At 31, Clement was deemed too old to serve but enlisted nonetheless. He contracted dysentery in Gallipoli but declined the opportunity to go home. He recovered in Malta and demanded a return to the front lines. He became the penultimate man to be evacuated from Suvla. The last one was General Maude.
As Labor Party leader in Britain’s War Cabinet, he supported Churchill’s refusal to sue for peace after the fall of France.
When Labor won a resounding post-war victory, he brought about major changes to England, including to the NHS.
What about poor Tom? As a “conchie”, he was sentenced to three months of hard labor in Wormwood Scrubs and another year in Wandsworth Military Prison. But in reality, it’s a life sentence.
He was an architect and the stigma of dedicated opposition ruined him. He never really worked again.
The shame was so great that after the war the family moved to Cornwall, far from the judgment of polite society.
But as Cath said Guardians In 2014 in a piece marking the centennial of the war, Attlees’ mother, Ellen, was very proud of both sons: each acted bravely because of their convictions.
While Cath continued Tom and Peggy’s tradition of peace and marched against the wars, she realized that Clement could never have played such a historic role in the British governments without the lake. his World War I profile. And Tom himself was proud when his two sons fought in the Second World War. With Hitler it was different.
That’s the problem with principles: how far does one go? Some protested serving in the medical corps, but not taking up arms. Others are authoritarian, like the American Hofer brothers. Enlisted in World War I, brothers Michael, Joseph, and David even refused to wear American military uniforms. Their treatment in prison was so harsh, real torture, that Michael and Joseph died in prison.
Peggy Attlee’s Christian pacifism is the kind ofism that seeks to ensure it never goes to war. For example, in the 1980s, through the Catholic organization Pax Christi, she arranged visits to pacifists in Russia.
Did the West do enough to avoid this war or did they think, like Hitler and Czechoslovakia, that Putin would be satisfied with Crimea?
If the severe sanctions that are in place now were enacted in 2014, would it have come to this extent?
I am no expert on Russia, but I am an expert on bullies, and you must fight them soon.

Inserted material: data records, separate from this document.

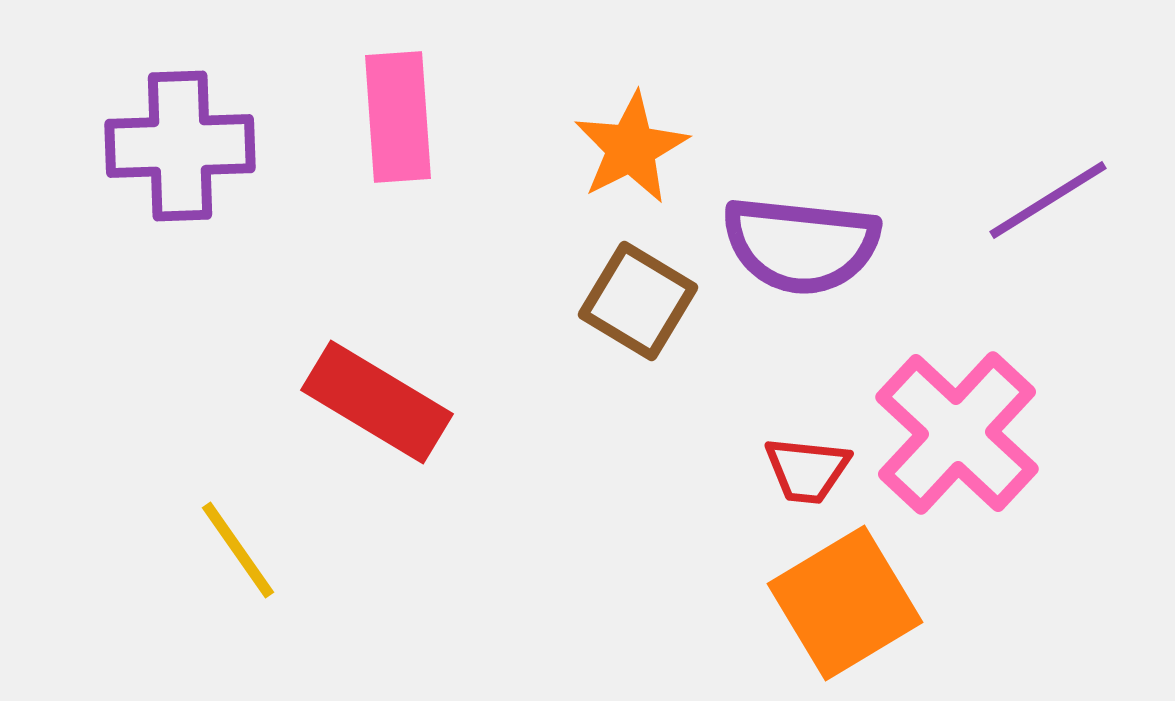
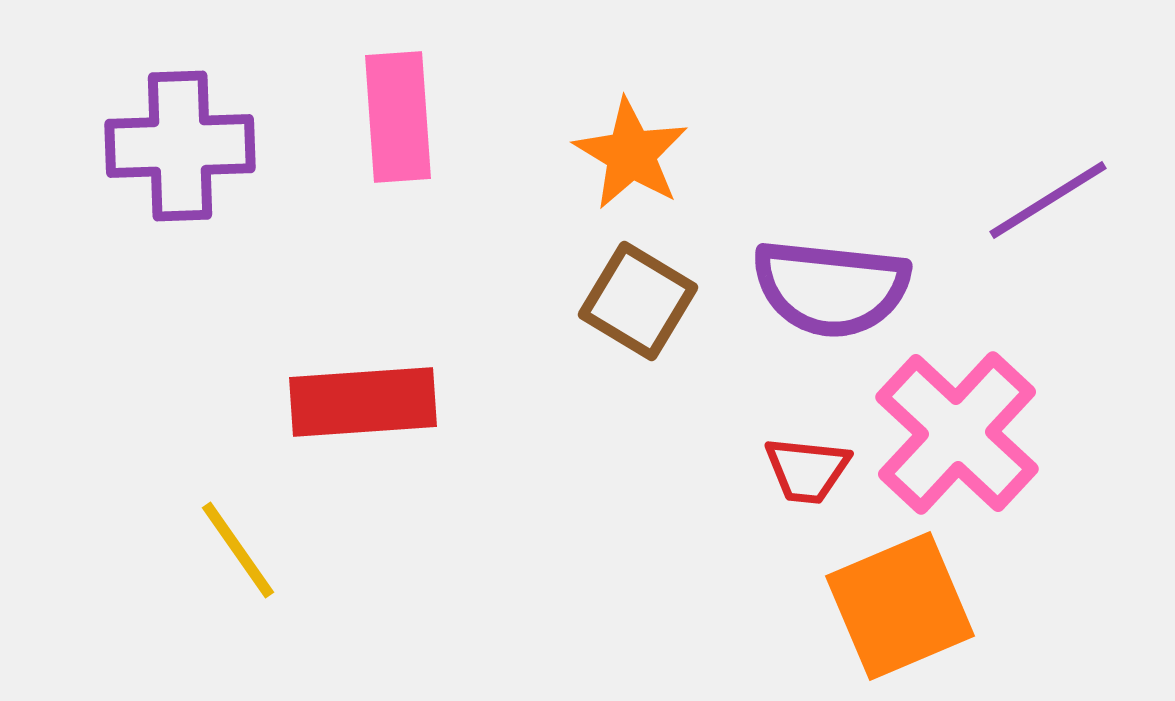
orange star: moved 6 px down; rotated 14 degrees counterclockwise
purple semicircle: moved 30 px right, 43 px down
red rectangle: moved 14 px left; rotated 35 degrees counterclockwise
orange square: moved 55 px right, 3 px down; rotated 8 degrees clockwise
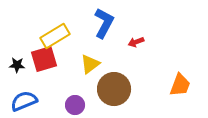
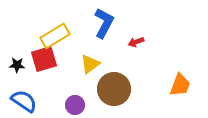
blue semicircle: rotated 56 degrees clockwise
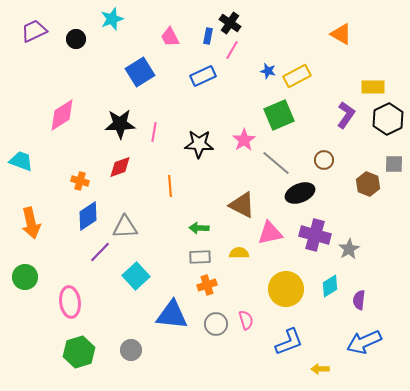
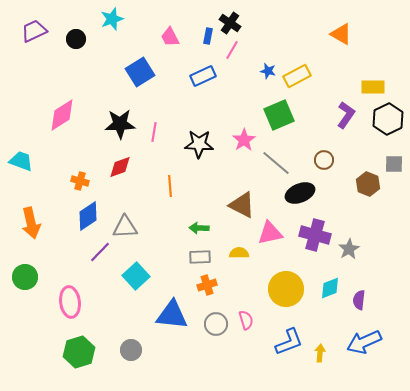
cyan diamond at (330, 286): moved 2 px down; rotated 10 degrees clockwise
yellow arrow at (320, 369): moved 16 px up; rotated 96 degrees clockwise
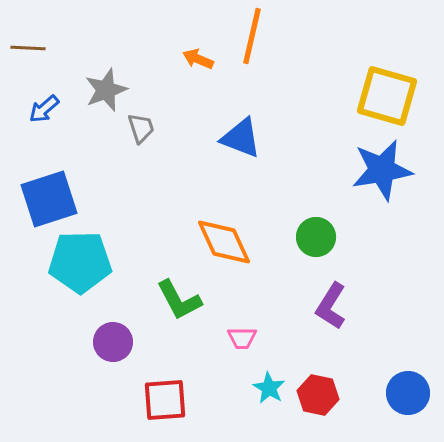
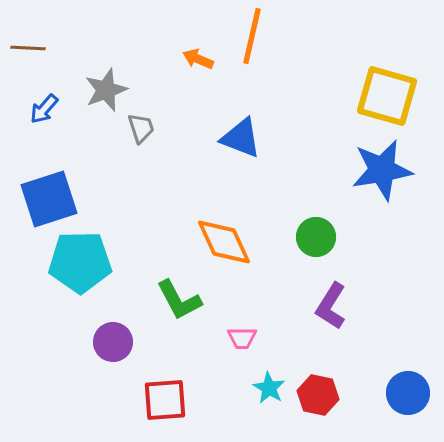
blue arrow: rotated 8 degrees counterclockwise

By the time their tanks arrived, it was too late to debate the ethics of war.
With our comfortable removal, we don’t have problems with difficult principles.
Tom Attlee paid dearly for his principles. Hofers paid with his life. Jerry Brennan paid with his, and the Ukrainians are now paying with theirs.
All we have to pay is higher oil prices. I won’t complain too loudly. It’s cheaper than a life.
https://www.independent.ie/opinion/comment/pacifist-beliefs-are-tested-but-when-tanks-arrive-its-too-late-to-debate-the-morality-of-war-41437935.html The pacifist faith was tested, but when the tanks arrived, it was too late to debate the ethics of war.